Work request
Every line below that has the string "Locate" needs to be copied.

Stored data
___

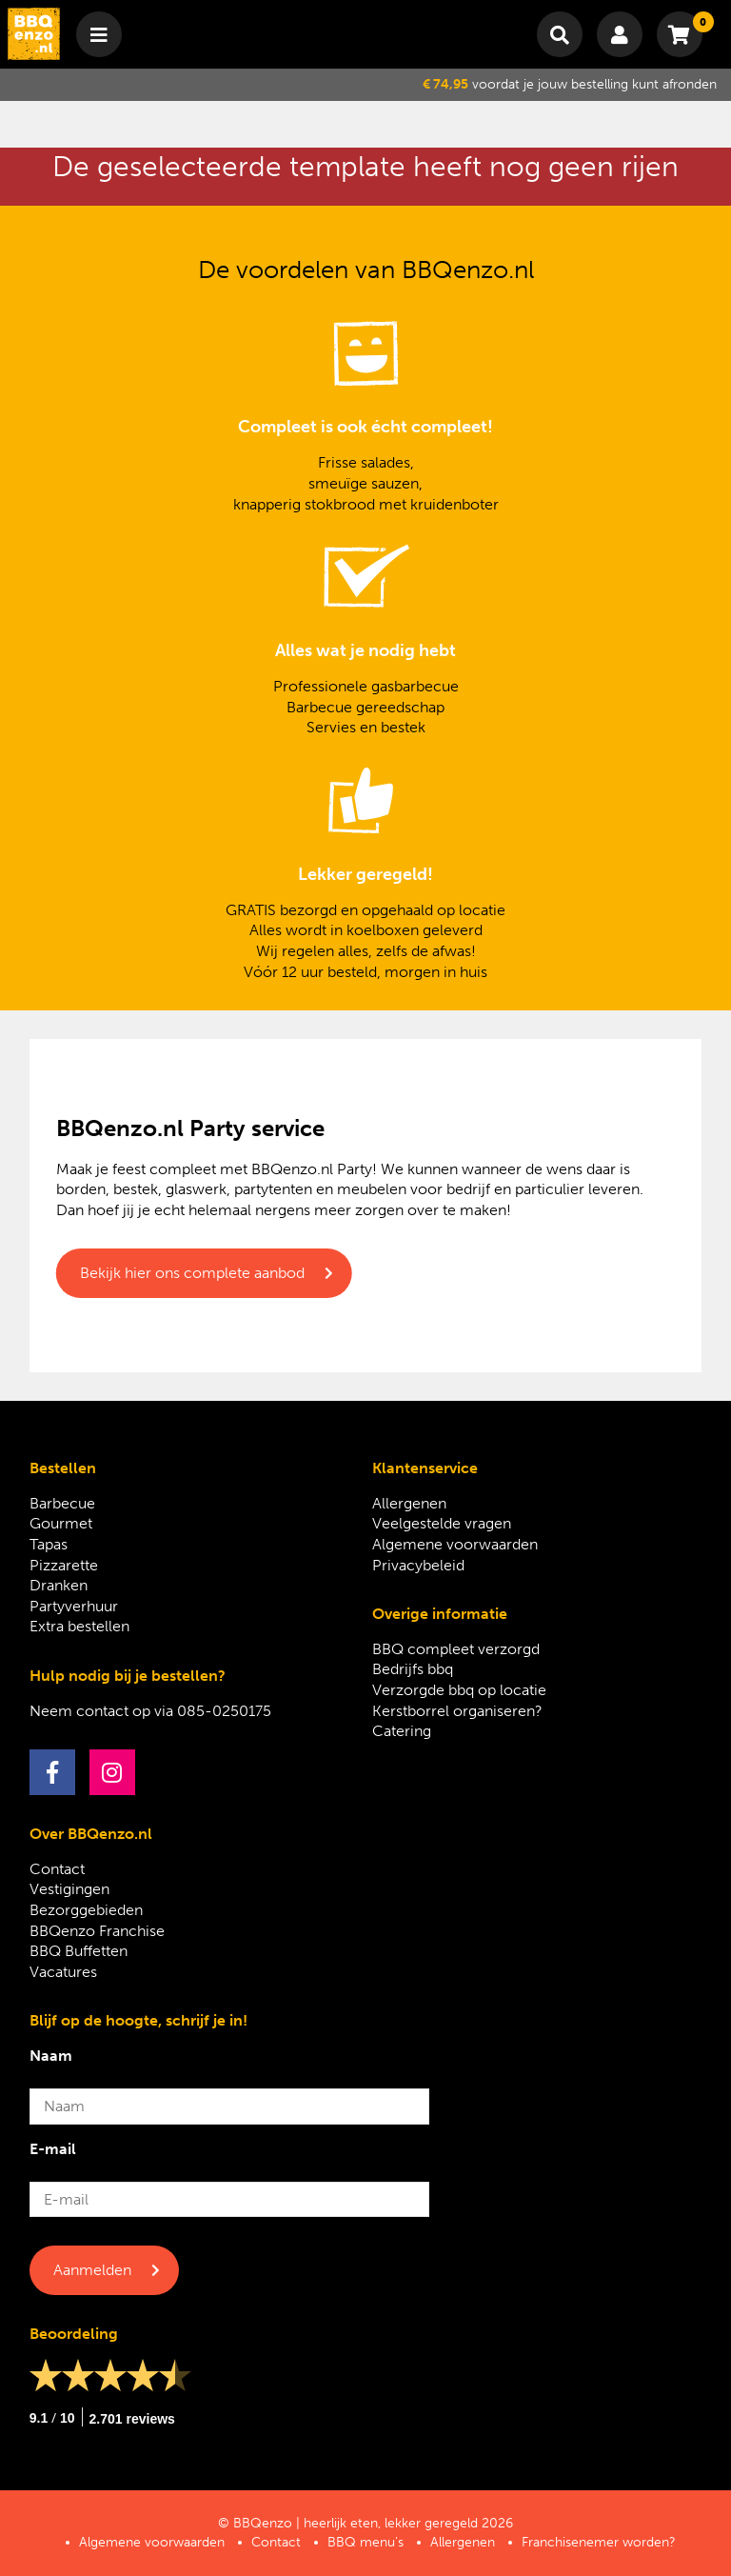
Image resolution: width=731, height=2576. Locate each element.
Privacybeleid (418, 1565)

___

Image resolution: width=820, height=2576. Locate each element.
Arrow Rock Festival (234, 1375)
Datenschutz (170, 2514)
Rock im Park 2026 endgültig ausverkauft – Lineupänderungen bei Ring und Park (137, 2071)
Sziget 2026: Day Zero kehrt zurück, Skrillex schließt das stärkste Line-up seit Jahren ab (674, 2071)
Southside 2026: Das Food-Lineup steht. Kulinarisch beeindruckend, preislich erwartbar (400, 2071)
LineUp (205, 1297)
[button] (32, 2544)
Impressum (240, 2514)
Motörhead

___

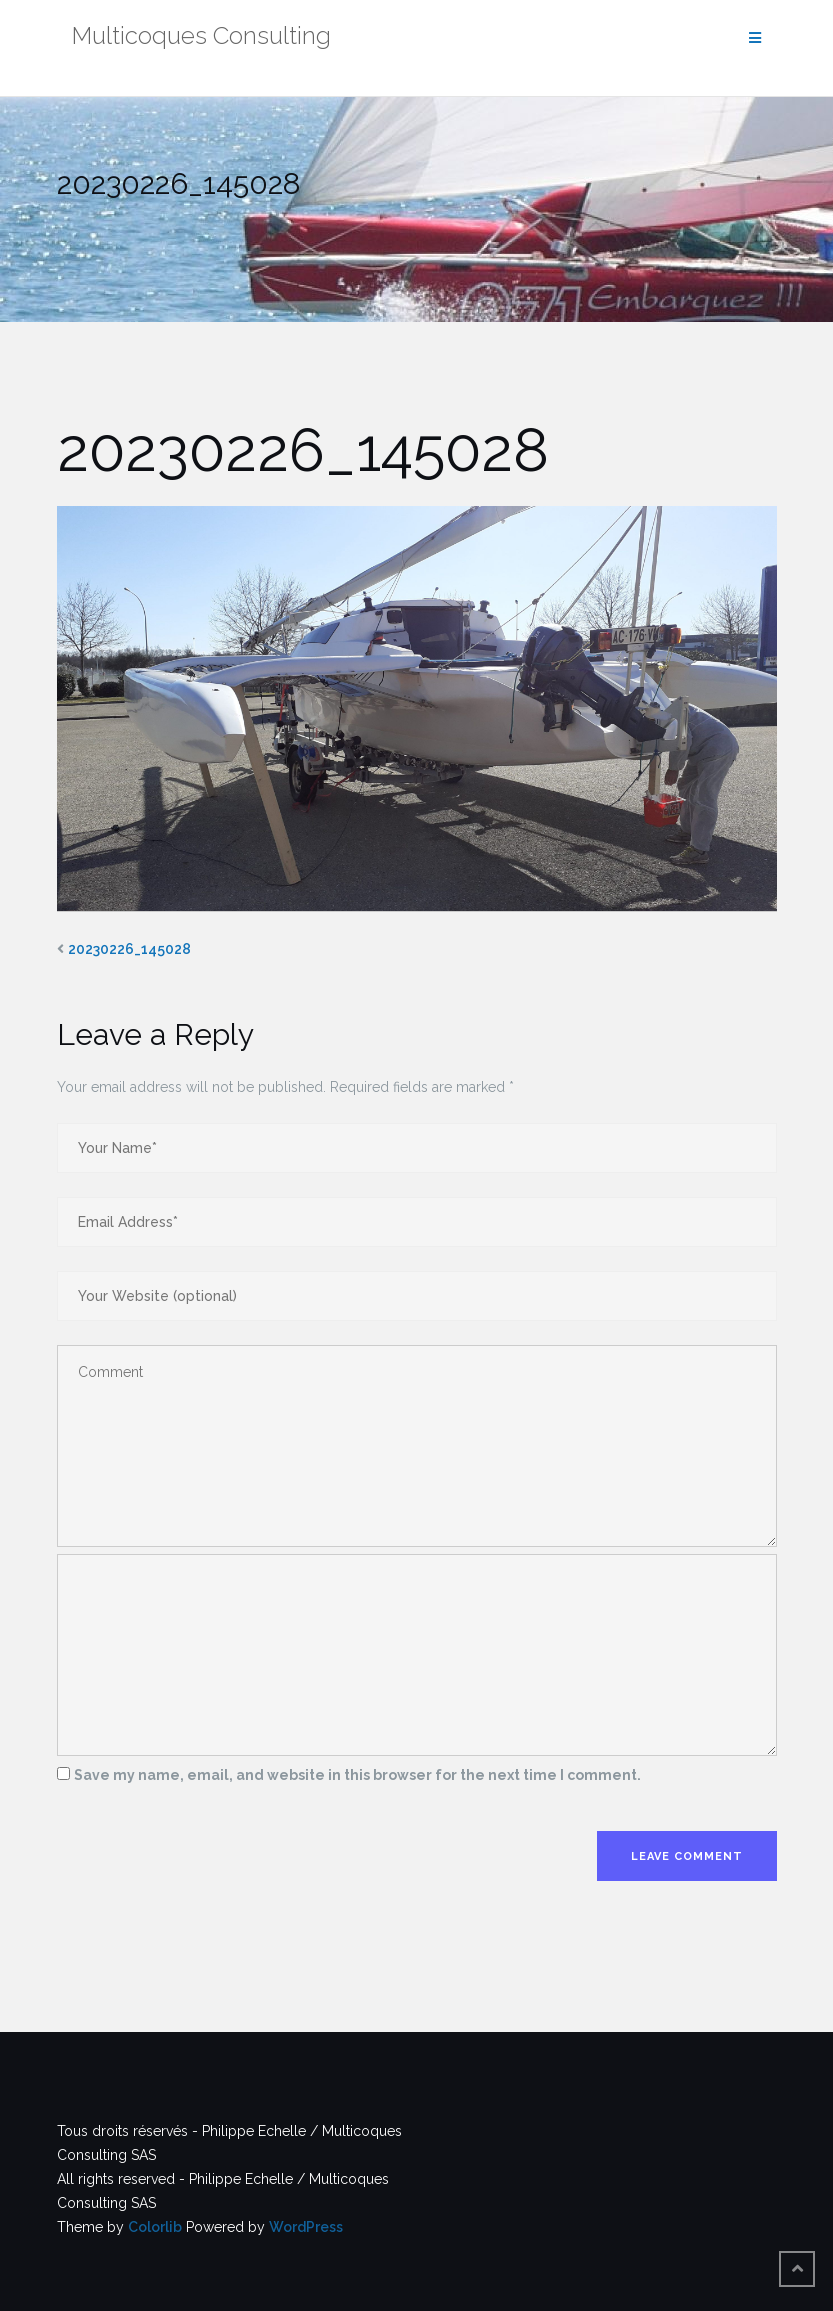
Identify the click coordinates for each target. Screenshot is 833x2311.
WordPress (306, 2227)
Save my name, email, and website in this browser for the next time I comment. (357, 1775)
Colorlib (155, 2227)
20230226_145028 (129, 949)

___

Task solution
Image resolution: width=731, height=2576. Locate each element.
Image resolution: width=820, height=2576. Locate each element.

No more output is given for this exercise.